Many of our findings and recommendations are intentionally site-specific to Singapore and the distinctive Yale-NUS context. However, several chapters of the sourcebook should be useful for our colleagues in other liberal arts colleges in Asia and world-wide. We have also found the process of developing the book to be very useful in elevating discourse around diversity and inclusion on campus, and in bringing together different voices and stakeholders around the shared conviction that excellence in international education necessitates attention to student diversity and proactive inclusion.

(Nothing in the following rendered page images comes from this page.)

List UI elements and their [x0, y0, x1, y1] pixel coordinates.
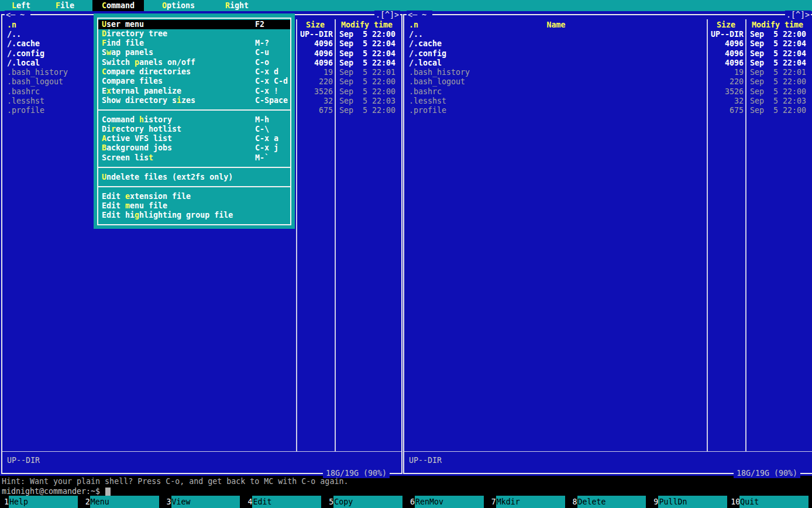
file-mtime: Sep 5 22:00 [750, 77, 806, 87]
file-mtime: Sep 5 22:04 [339, 39, 395, 49]
menu-bar: Left File Command Options Right [0, 0, 812, 11]
menu-item-edit-extension-file[interactable]: Edit extension file [98, 192, 290, 201]
dotfiles-toggle-icon[interactable]: . [376, 11, 380, 19]
fkey-menu[interactable]: 2Menu [81, 496, 163, 508]
fkey-view[interactable]: 3View [163, 496, 244, 508]
file-mtime: Sep 5 22:04 [750, 49, 806, 59]
file-name: /.. [7, 30, 21, 39]
menu-item-user-menu[interactable]: User menuF2 [98, 20, 290, 29]
menu-item-background-jobs[interactable]: Background jobsC-x j [98, 143, 290, 153]
right-panel-disk-usage: 18G/19G (90%) [734, 469, 800, 478]
column-header-mtime[interactable]: Modify time [746, 20, 808, 30]
menu-item-switch-panels[interactable]: Switch panels on/offC-o [98, 58, 290, 67]
fkey-help[interactable]: 1Help [0, 496, 81, 508]
fkey-renmov[interactable]: 6RenMov [406, 496, 487, 508]
file-row[interactable]: .bash_history19Sep 5 22:01 [404, 68, 812, 77]
file-size: 3526 [314, 87, 333, 97]
updir-icon[interactable]: [^] [791, 11, 805, 19]
file-row[interactable]: /.cache4096Sep 5 22:04 [404, 39, 812, 49]
fkey-delete[interactable]: 8Delete [569, 496, 650, 508]
file-mtime: Sep 5 22:03 [750, 97, 806, 106]
file-name: .profile [409, 106, 446, 115]
file-size: UP--DIR [711, 30, 744, 39]
column-header-size[interactable]: Size [297, 20, 334, 30]
file-row[interactable]: /..UP--DIRSep 5 22:00 [404, 30, 812, 39]
file-size: UP--DIR [300, 30, 333, 39]
file-mtime: Sep 5 22:00 [339, 30, 395, 39]
menu-item-swap-panels[interactable]: Swap panelsC-u [98, 48, 290, 57]
command-menu-dropdown: User menuF2 Directory tree Find fileM-? … [94, 13, 295, 229]
fkey-edit[interactable]: 4Edit [243, 496, 325, 508]
file-row[interactable]: /.config4096Sep 5 22:04 [404, 49, 812, 59]
menu-item-find-file[interactable]: Find fileM-? [98, 39, 290, 48]
history-forward-icon[interactable]: > [394, 11, 399, 19]
fkey-copy[interactable]: 5Copy [325, 496, 406, 508]
file-mtime: Sep 5 22:01 [339, 68, 395, 77]
menu-item-compare-files[interactable]: Compare filesC-x C-d [98, 77, 290, 86]
column-header-name[interactable]: Name [404, 20, 708, 30]
file-mtime: Sep 5 22:04 [750, 59, 806, 68]
left-panel-title[interactable]: <─ ~ [5, 11, 30, 20]
fkey-quit[interactable]: 10Quit [731, 496, 812, 508]
file-mtime: Sep 5 22:04 [339, 59, 395, 68]
menu-item-undelete-files[interactable]: Undelete files (ext2fs only) [98, 173, 290, 182]
file-row[interactable]: .bash_logout220Sep 5 22:00 [404, 77, 812, 87]
history-back-icon[interactable]: <─ [408, 11, 417, 19]
file-row[interactable]: .profile675Sep 5 22:00 [404, 106, 812, 115]
file-name: /.config [409, 49, 446, 59]
file-size: 19 [324, 68, 333, 77]
menu-item-show-directory-sizes[interactable]: Show directory sizesC-Space [98, 96, 290, 105]
column-header-size[interactable]: Size [707, 20, 745, 30]
column-header-mtime[interactable]: Modify time [336, 20, 398, 30]
menu-item-command-history[interactable]: Command historyM-h [98, 115, 290, 125]
file-size: 220 [730, 77, 744, 87]
file-row[interactable]: .lesshst32Sep 5 22:03 [404, 97, 812, 106]
function-key-bar: 1Help 2Menu 3View 4Edit 5Copy 6RenMov 7M… [0, 496, 812, 508]
menu-item-edit-highlighting-group-file[interactable]: Edit highlighting group file [98, 211, 290, 220]
file-mtime: Sep 5 22:00 [339, 106, 395, 115]
menu-separator [97, 186, 291, 187]
file-mtime: Sep 5 22:04 [339, 49, 395, 59]
menubar-command[interactable]: Command [92, 0, 144, 11]
file-size: 675 [730, 106, 744, 115]
right-panel[interactable]: <─ ~ .[^]> .n Name Size Modify time /..U… [403, 14, 812, 474]
menu-item-directory-hotlist[interactable]: Directory hotlistC-\ [98, 125, 290, 134]
history-back-icon[interactable]: <─ [6, 11, 15, 19]
fkey-pulldn[interactable]: 9PullDn [649, 496, 731, 508]
dotfiles-toggle-icon[interactable]: . [786, 11, 791, 19]
updir-icon[interactable]: [^] [380, 11, 394, 19]
history-forward-icon[interactable]: > [805, 11, 810, 19]
menubar-options[interactable]: Options [157, 0, 199, 11]
file-size: 32 [734, 97, 744, 106]
menu-item-directory-tree[interactable]: Directory tree [98, 29, 290, 39]
file-mtime: Sep 5 22:00 [339, 87, 395, 97]
panel-path[interactable]: ~ [417, 11, 431, 19]
menu-item-active-vfs-list[interactable]: Active VFS listC-x a [98, 134, 290, 143]
menu-item-screen-list[interactable]: Screen listM-` [98, 153, 290, 163]
menubar-right[interactable]: Right [221, 0, 253, 11]
file-name: .bash_logout [409, 77, 465, 87]
right-panel-title[interactable]: <─ ~ [407, 11, 432, 20]
file-name: .bash_logout [7, 77, 63, 87]
menu-item-edit-menu-file[interactable]: Edit menu file [98, 201, 290, 211]
menubar-left[interactable]: Left [7, 0, 35, 11]
shell-prompt[interactable]: midnight@commander:~$ [2, 487, 111, 496]
menu-item-external-panelize[interactable]: External panelizeC-x ! [98, 87, 290, 96]
file-row[interactable]: /.local4096Sep 5 22:04 [404, 59, 812, 68]
panels-area: <─ ~ .[^]> .n Name Size Modify time /..U… [0, 11, 812, 476]
mc-screen: Left File Command Options Right <─ ~ .[^… [0, 0, 812, 508]
file-size: 4096 [314, 59, 333, 68]
panel-path[interactable]: ~ [15, 11, 29, 19]
file-mtime: Sep 5 22:04 [750, 39, 806, 49]
file-name: .bashrc [7, 87, 40, 97]
file-row[interactable]: .bashrc3526Sep 5 22:00 [404, 87, 812, 97]
file-name: .bash_history [409, 68, 470, 77]
menu-item-compare-directories[interactable]: Compare directoriesC-x d [98, 67, 290, 77]
file-mtime: Sep 5 22:00 [750, 30, 806, 39]
file-size: 4096 [725, 39, 744, 49]
menubar-file[interactable]: File [51, 0, 79, 11]
file-mtime: Sep 5 22:00 [750, 87, 806, 97]
left-panel-corner-buttons: .[^]> [374, 11, 400, 20]
file-mtime: Sep 5 22:00 [339, 77, 395, 87]
fkey-mkdir[interactable]: 7Mkdir [487, 496, 569, 508]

The book, which is made up of three parts. Pt. I, “Diversity and Cultural Context at Yale-NUS”, is descriptive, and serves to highlight some distinctive forms of diversity that make up our community. Special attention is given to the Singapore primary and secondary education system, which over 50% of our students pass through before arriving at Yale-NUS. Pt. II, “Lessons from the Early Years”, presents data from a survey of student experiences with diversity in the Yale-NUS classroom in the early years of the College. Additionally, this section offers a brief history of the main debates and discourses relevant to diversity and inclusion that emerged in the College’s first five years, and the curricular and institutional innovations that have occurred as a result. Pt. III, “Practical Strategies for an Inclusive Classroom” offers concrete pedagogical ideas that reflect both established ‘best practices’ with an awareness of our distinctive teaching context.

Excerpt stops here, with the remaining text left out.